▶ [What the task requires]: I need the lines from the one containing "Find the location" through the last line of the entries retyped exactly, with no pictures among them.

Start of Exercise inputs

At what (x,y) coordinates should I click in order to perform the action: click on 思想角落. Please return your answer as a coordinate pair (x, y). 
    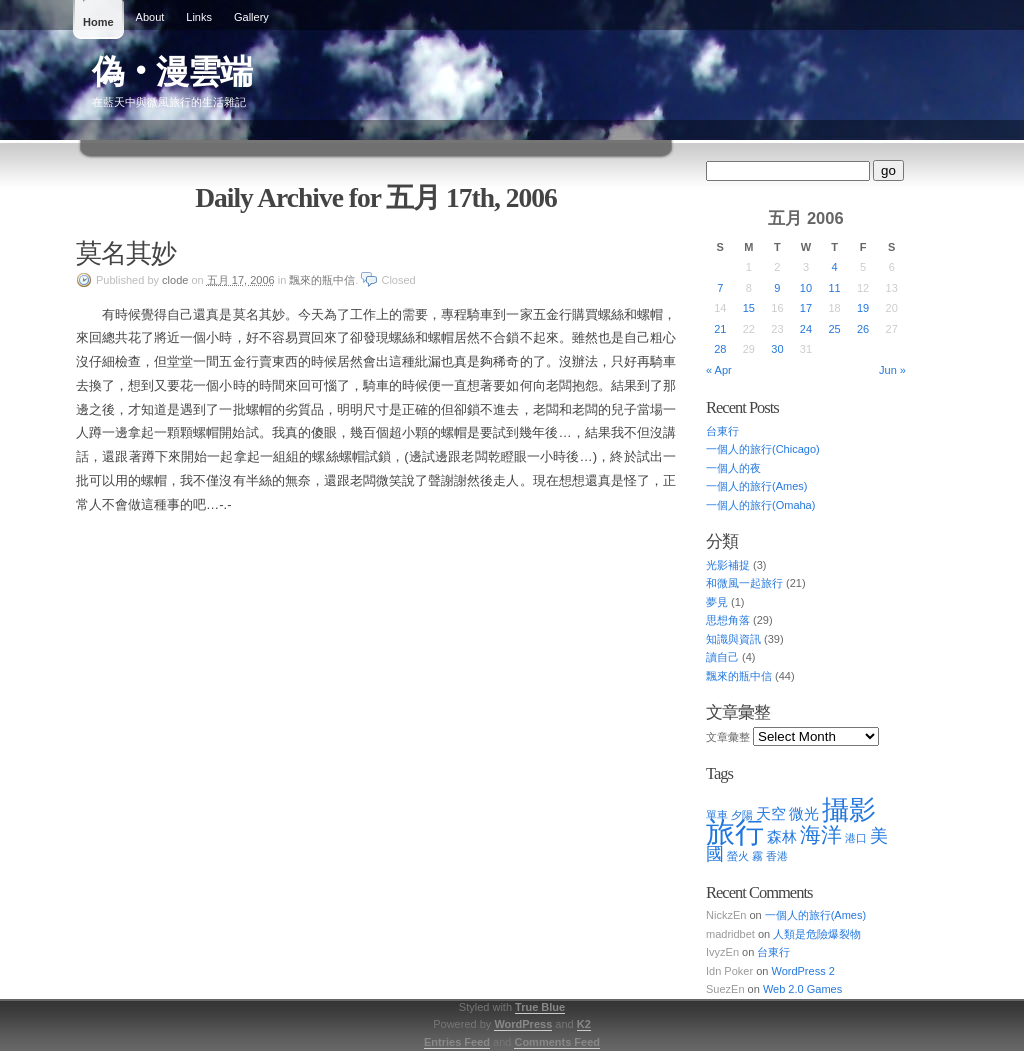
    Looking at the image, I should click on (728, 620).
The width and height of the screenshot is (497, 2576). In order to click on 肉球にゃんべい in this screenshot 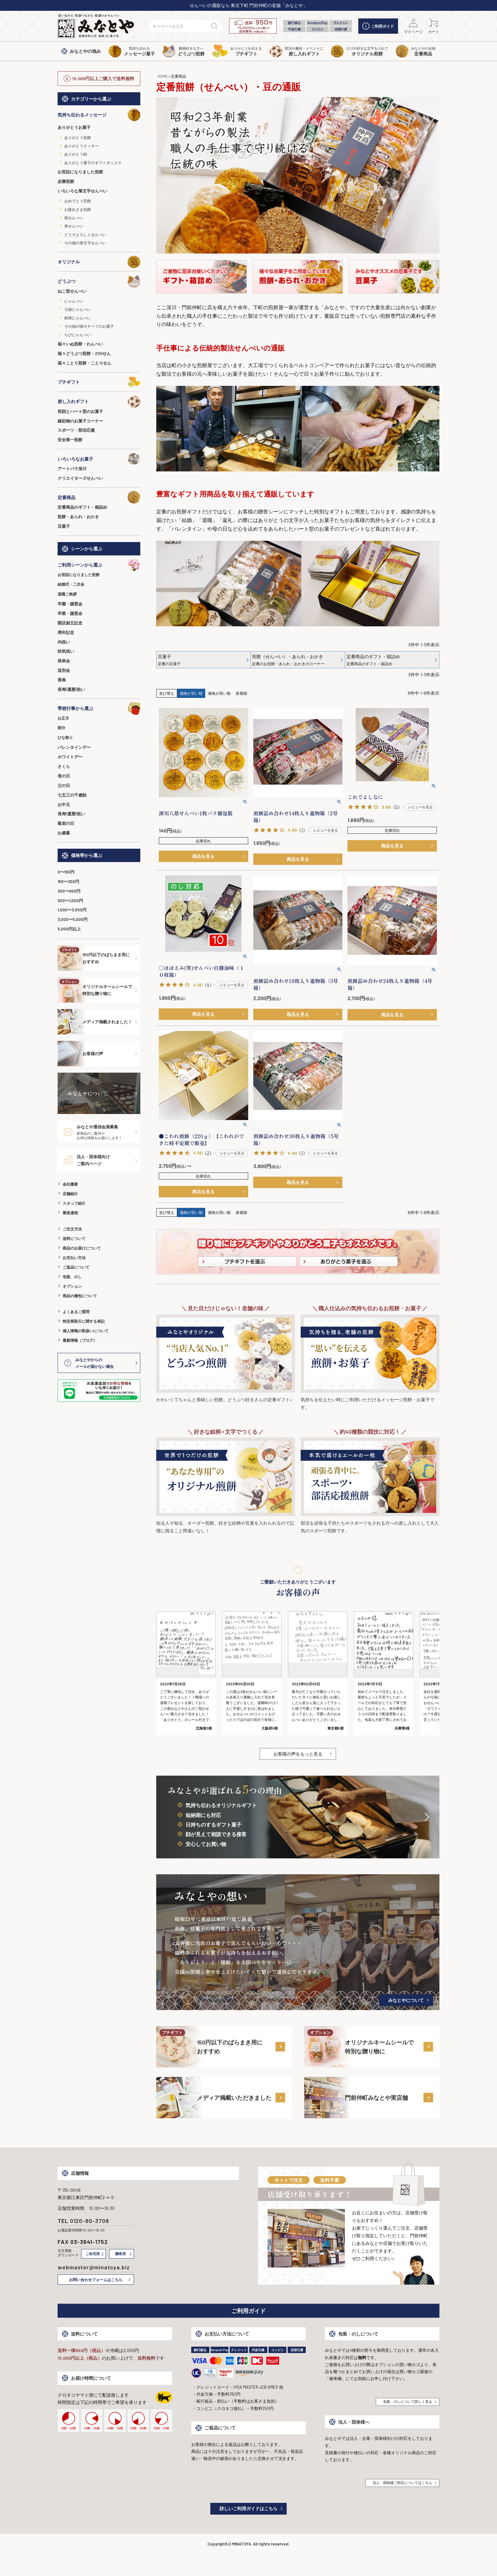, I will do `click(77, 318)`.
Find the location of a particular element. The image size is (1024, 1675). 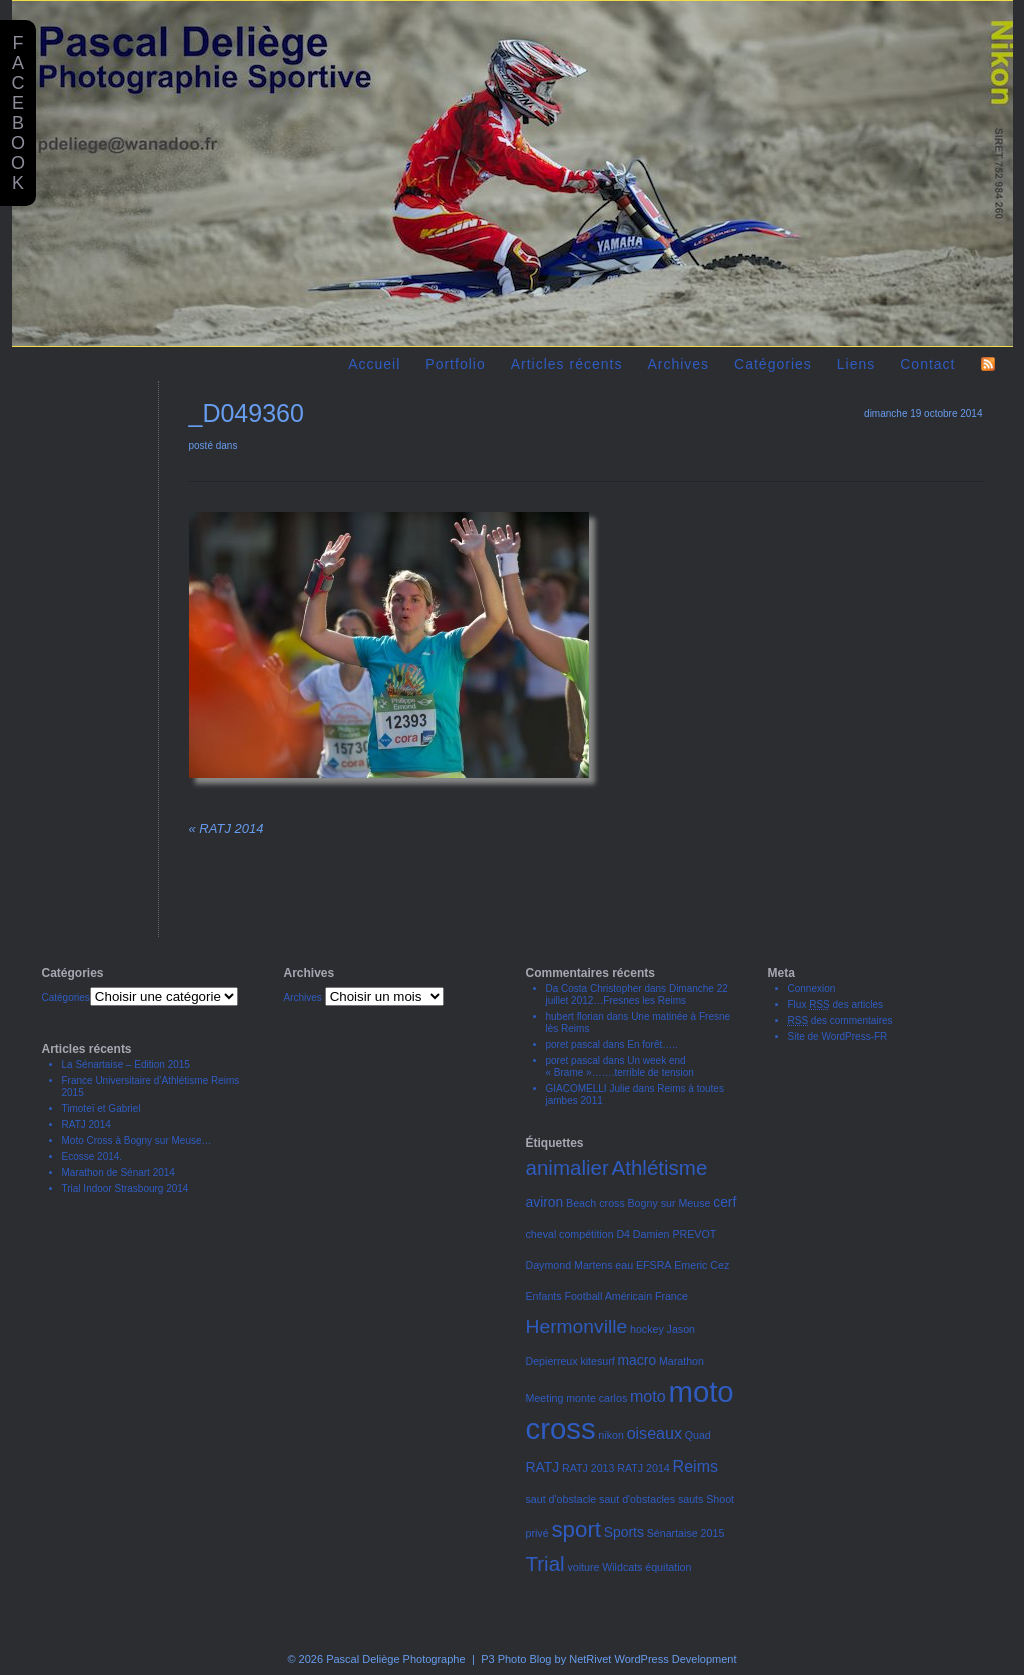

Wildcats is located at coordinates (622, 1567).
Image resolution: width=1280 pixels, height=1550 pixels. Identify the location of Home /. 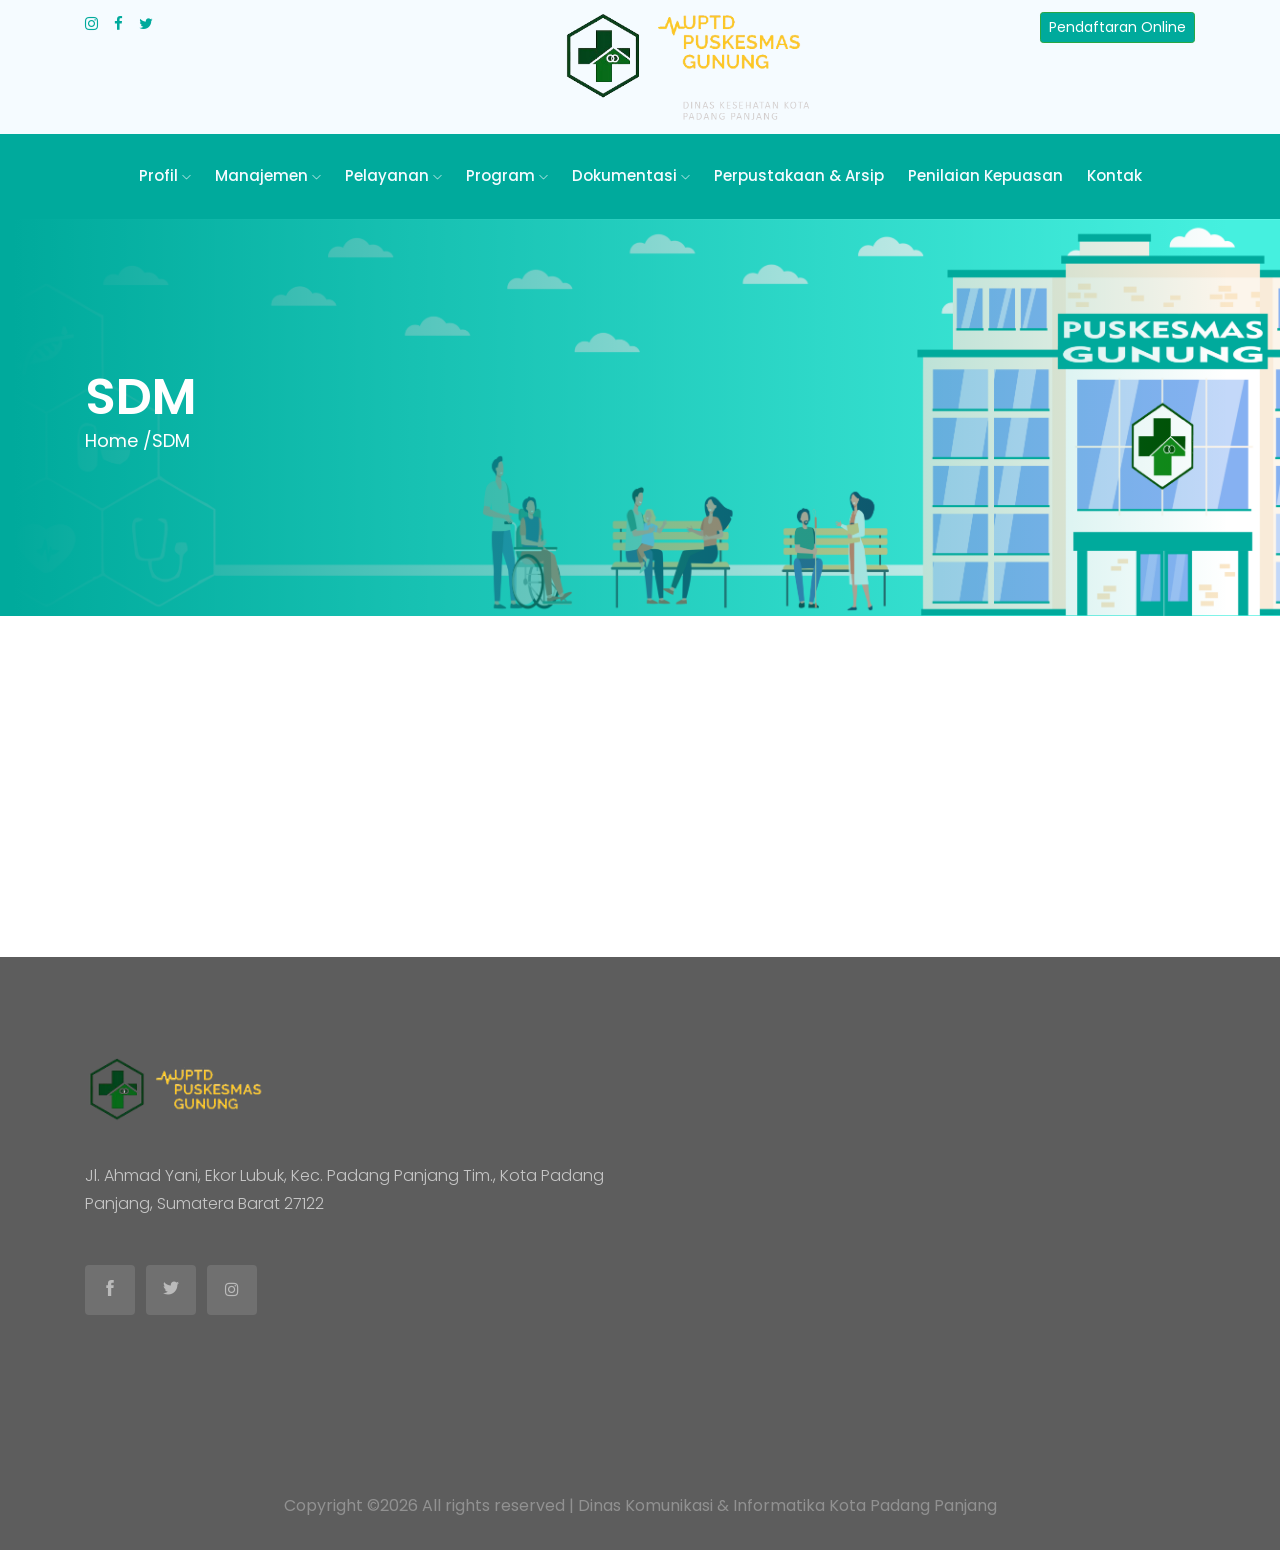
(118, 440).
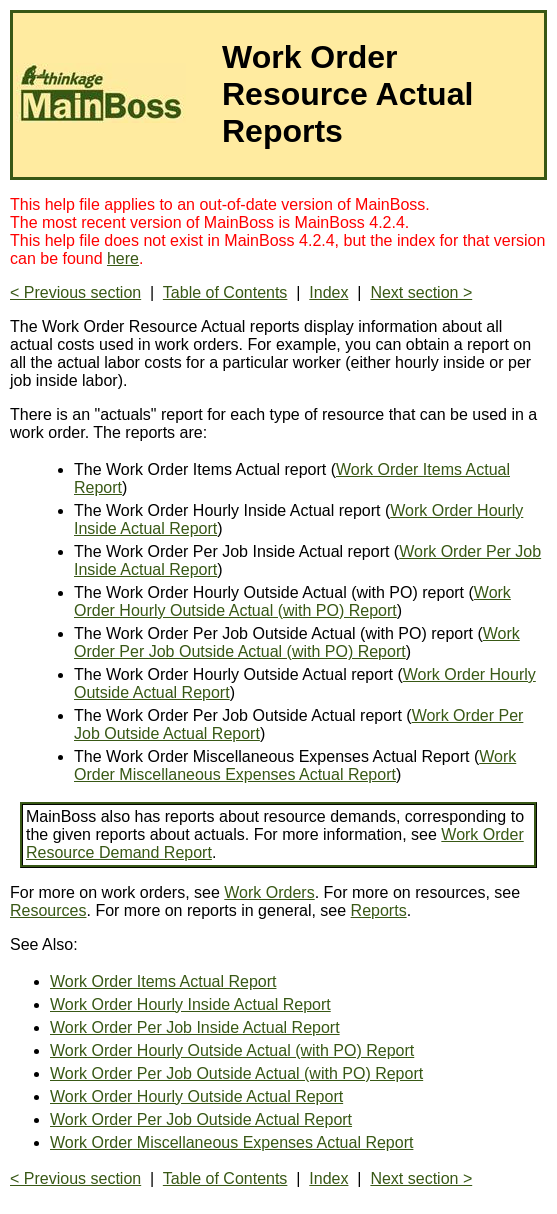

End of Exercise inputs

▶ [Answer to the exercise]:
Find the location of a particular element. The image size is (1024, 1675). 

Wildcats is located at coordinates (622, 1567).
Image resolution: width=1280 pixels, height=1550 pixels. Identify the location of Home /. 
(118, 440).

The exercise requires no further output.